Staff-written white paper explores airborne technologies to maintain communications in the face of major disruptions.
The sequence is predictable: first the disaster, then the finger-pointing over the failure of emergency communications. We saw it on 9/11, Hurricane Katrina, and even the eventful Mineral VA earthquake, the one that toppled plastic lawn chairs miles away.
Now the FCC has issued a white paper aimed at solving the problem of communications in the aftermath of a disaster. The new acronym is DACA, for “Deployable Aerial Communications Architecture”: a set of techniques for hoisting a communications system to an altitude suitable for relaying signals. The paper mentions four specific approaches.
- Small unmanned aerial vehicles: hand-launched, battery-powered aircraft that fly at an altitude of about 500 feet. Think of those model helicopters they sell at the mall, but bigger.
- Weather balloon technologies that can carry a six-pound repeater package, although only for short periods of time.
- High altitude long distance unmanned vehicles that can operate for longer durations with heavier payloads.
- Deployable “suitcase systems” that use pre-packaged portable transceivers loaded onto low-flying aircraft.
The white paper, though, leaves a lot of questions unanswered. The biggest omission, to us, is a failure to mention that none of the proposed DACA systems would operate on its own. Each of the options, rather, is a mechanism for relaying communications from the ground. But those ground-based communications in turn must depend on the same facilities that are vulnerable to damage, flooding, or power failure. The white paper does mention the importance of satellite communications in disaster scenarios, but satellite systems likewise merely relay signals between ground-based earth stations. Thus, even with DACA in place, communications systems remain vulnerable.
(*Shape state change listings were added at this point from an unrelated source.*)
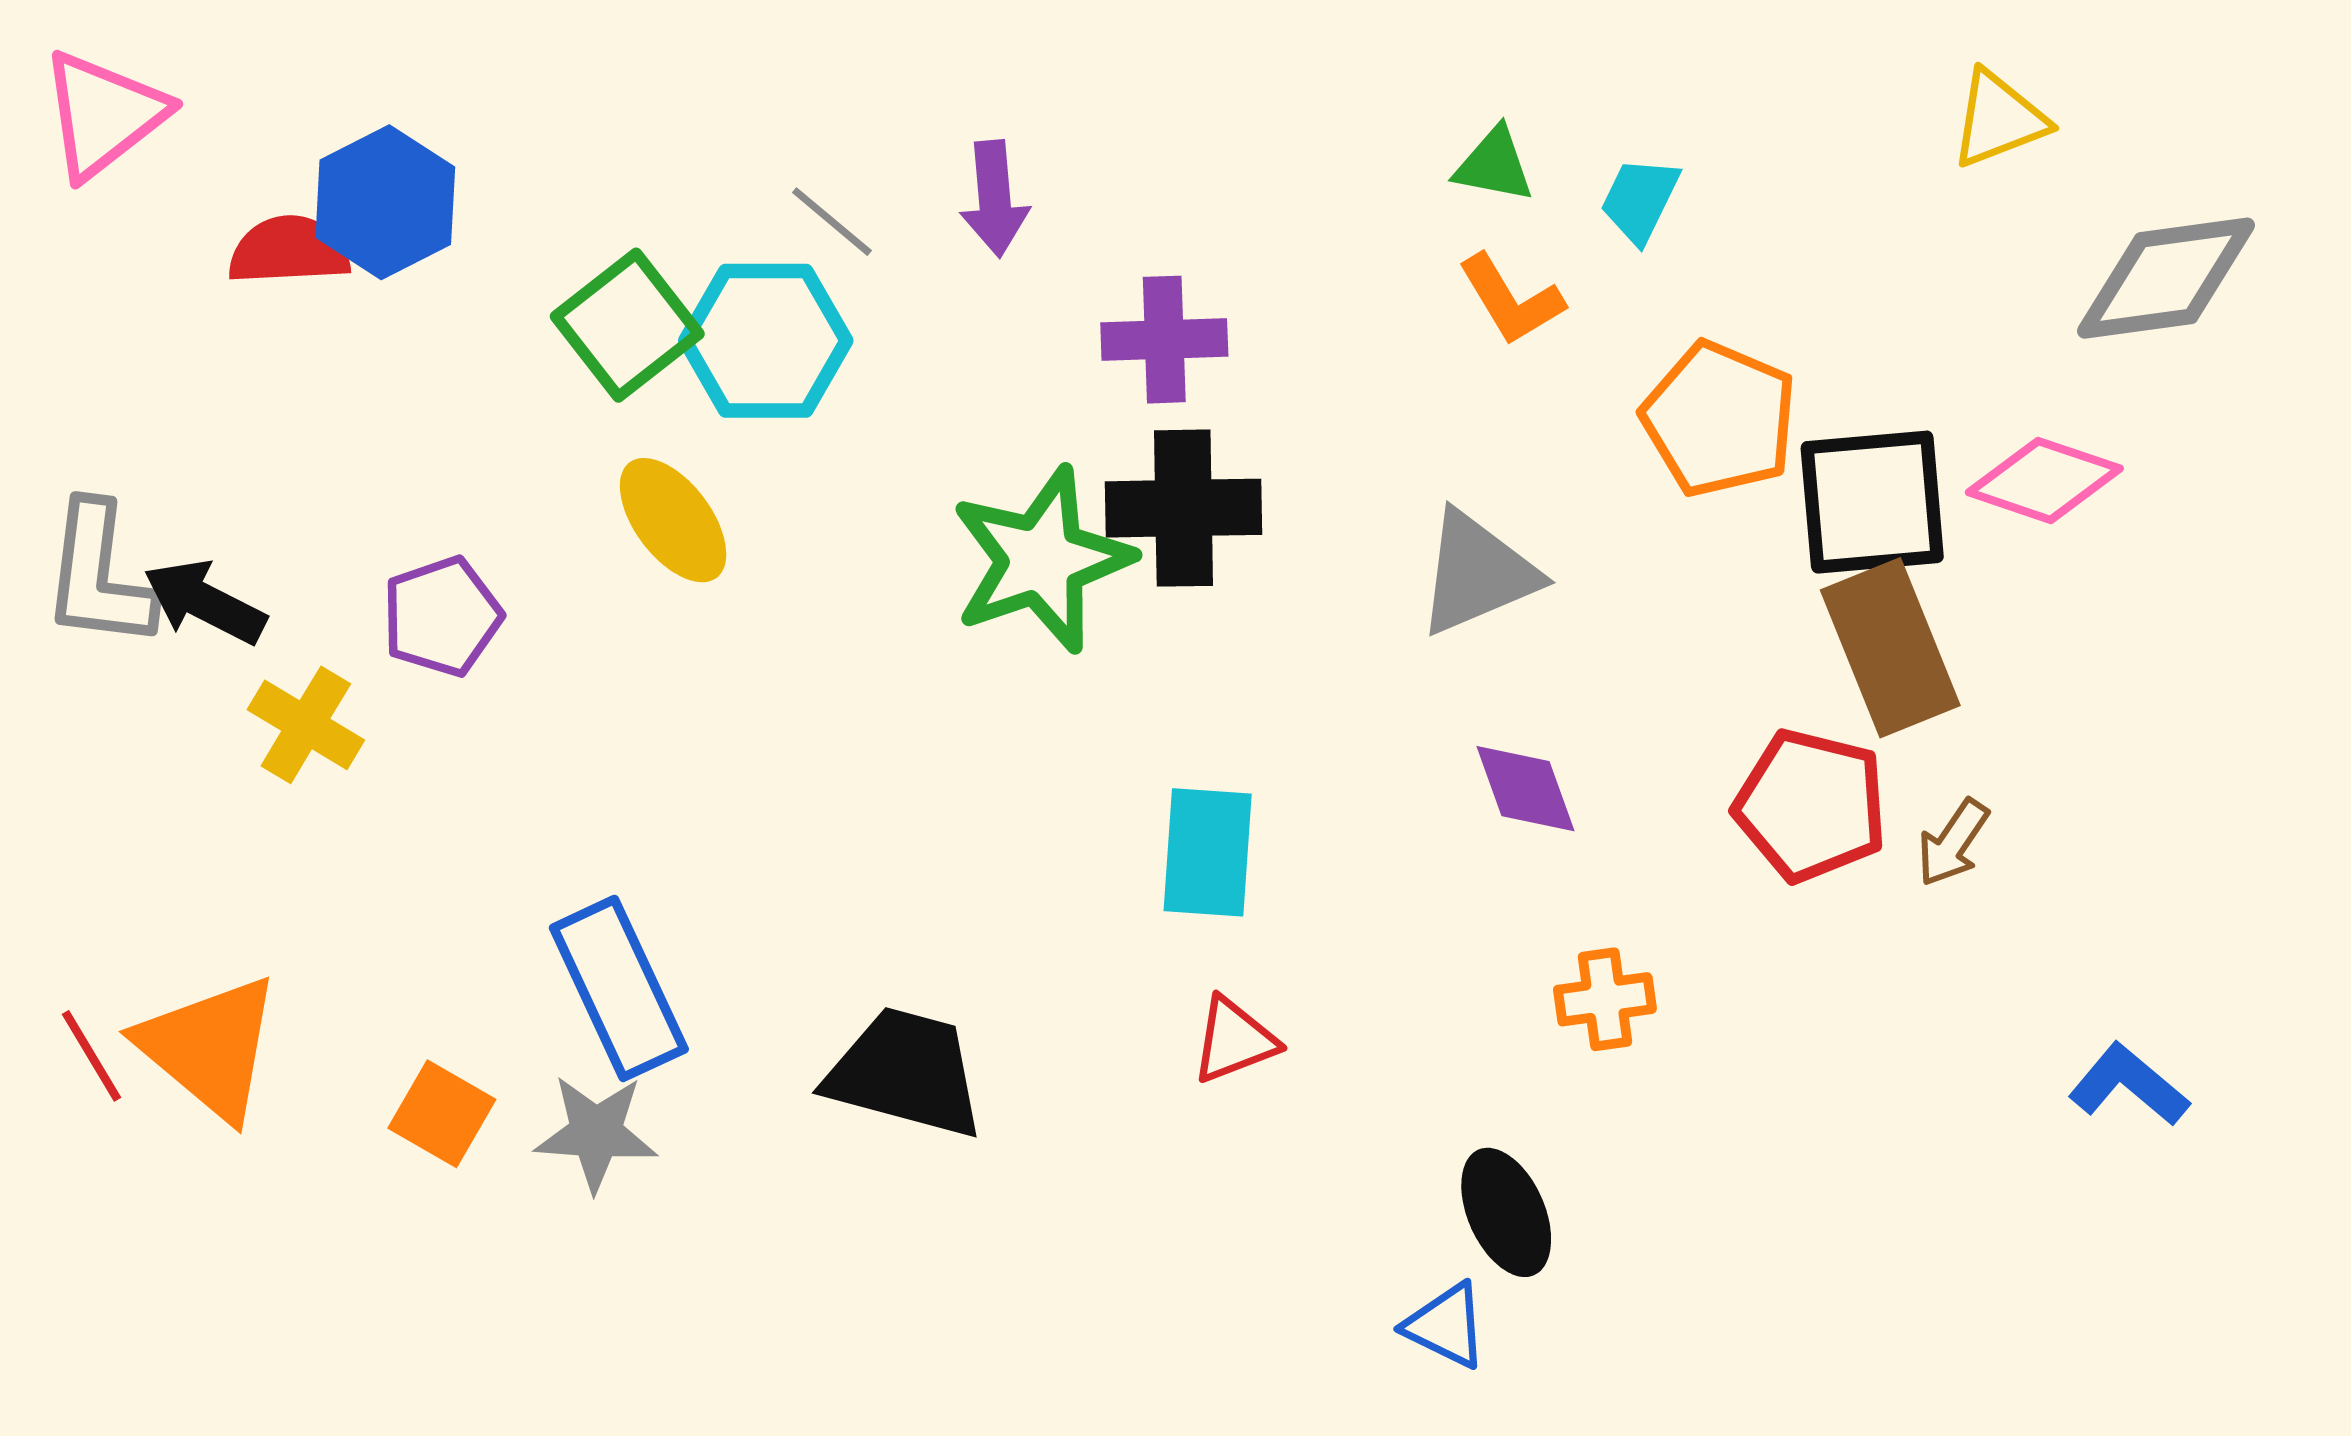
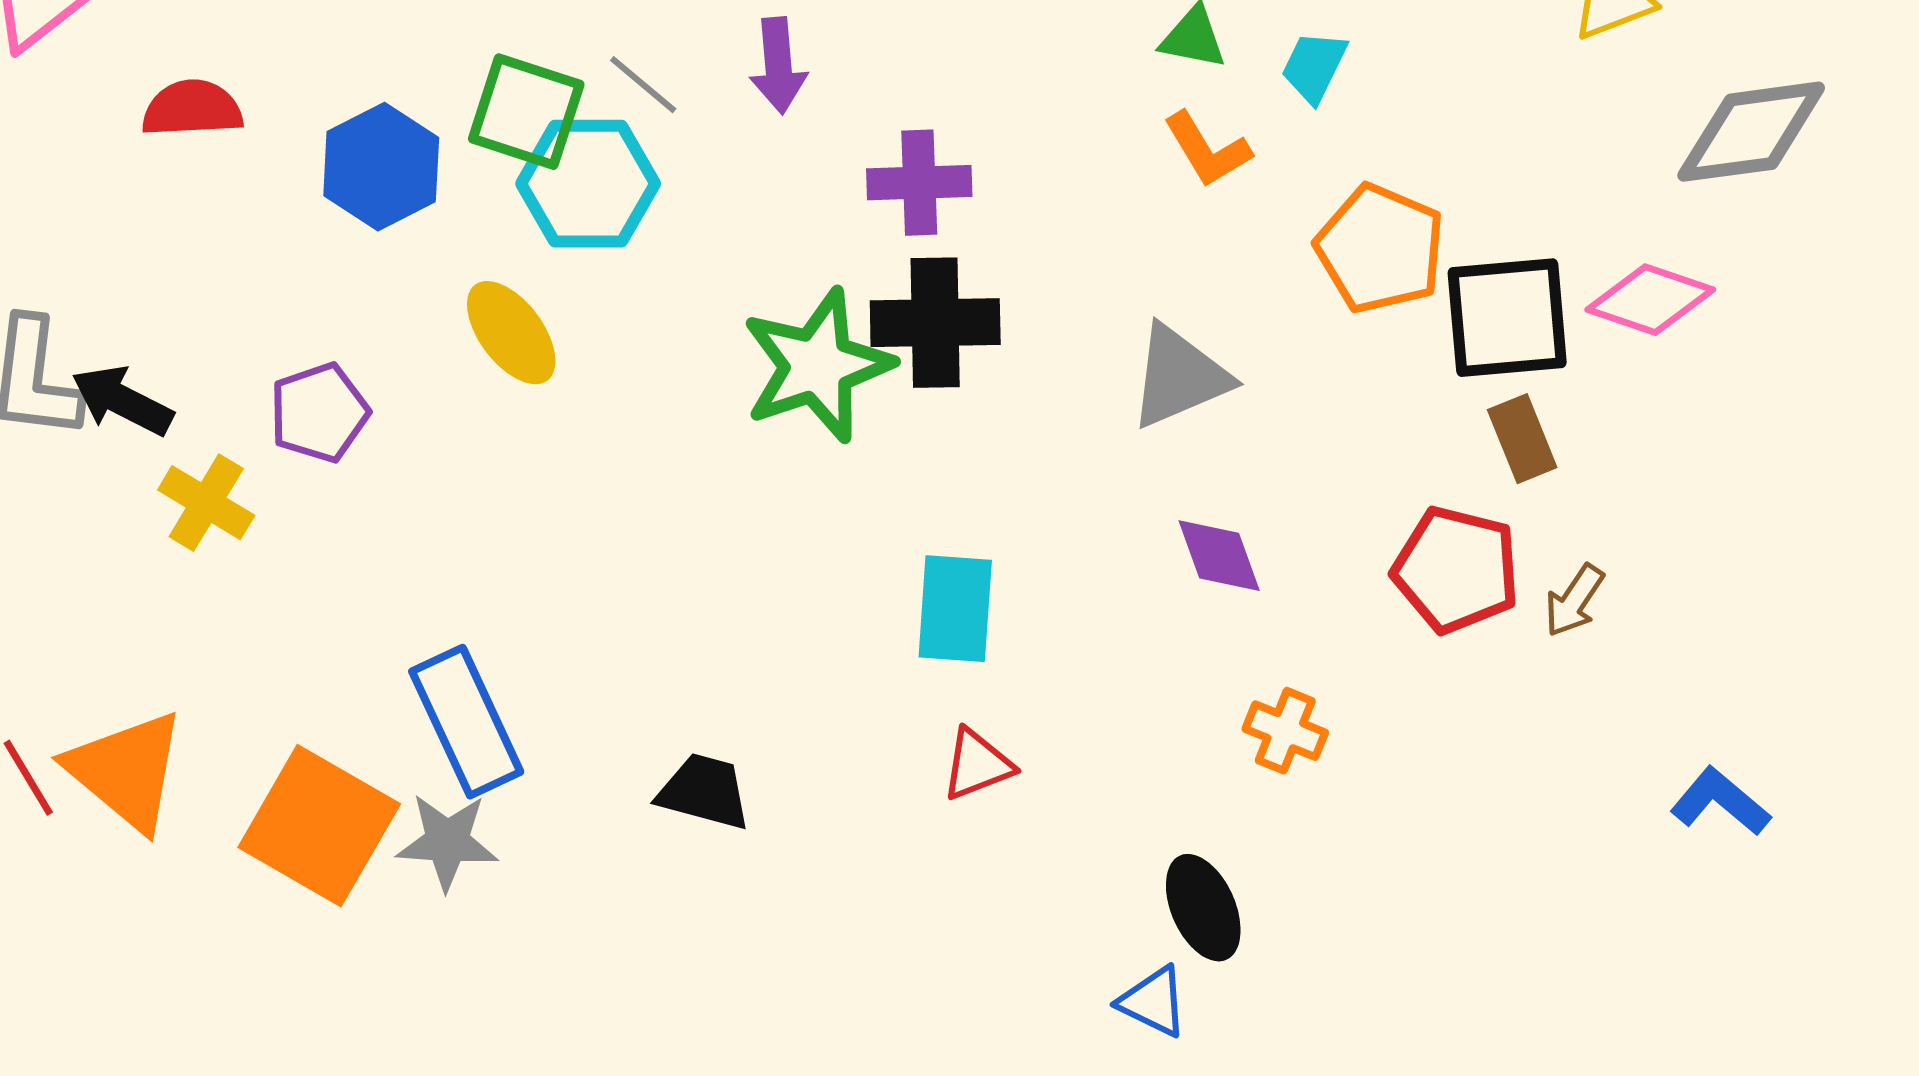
blue hexagon: (385, 202) -> (381, 167), moved
green square: (627, 325) -> (526, 112), moved, turned -34
brown rectangle: (1890, 648) -> (1522, 439), size x0.6
orange cross: (1605, 999) -> (1285, 731), turned 30
black trapezoid: (905, 1073) -> (704, 792), size x0.7
orange square: (442, 1114) -> (319, 826), size x1.8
Also missing from the white paper is any detailed discussion of frequencies DACA systems might use without causing interference to whatever terrestrial systems remain operating. And we hope that future work acknowledges the important contributions of amateur radio operators to post-disaster communications, with provisions to improve the reliability of their efforts.
The white paper does contain an interesting new idea.
Past discussions of communications following a disaster have focused mostly on the needs of first responders. Here, though, the FCC, while mentioning the need for uninterrupted public safety communications, also seeks to maintain consumer services such as cellular, Wi-Fi, and Internet. This would allow the public to stay in touch and informed, notwithstanding major hurricane or earthquake damage – although some of the public we know will take the opportunity to keep up with Facebook updates and watch funny cat videos, even while the storm rages and the earthquake rocks the foundations.
The FCC took the release of the white paper as an opportunity to expand its toy room. Exhibits there during September include DACA equipment, along with “command and control” solutions and situational awareness devices, and vehicle mounted platforms for public safety communications. (While the FCC’s announcement of the display of this gear includes the obligatory fine-print disclaimer that inclusion in the display does not constitute Commission endorsement of any particular device, more prominently in that announcement we are told that the display “showcase[es] a range of state-of-the-art tools”, including the “latest” in certain types of devices.)
The next step in developing these ideas will be a Notice of Inquiry that asks the public what issues the FCC should consider in moving toward implementation. That will be a key step. A lot of seemingly good ideas break down when it comes to specifics. We look forward to seeing whether DACA can survive the transition from rough outline to operational details.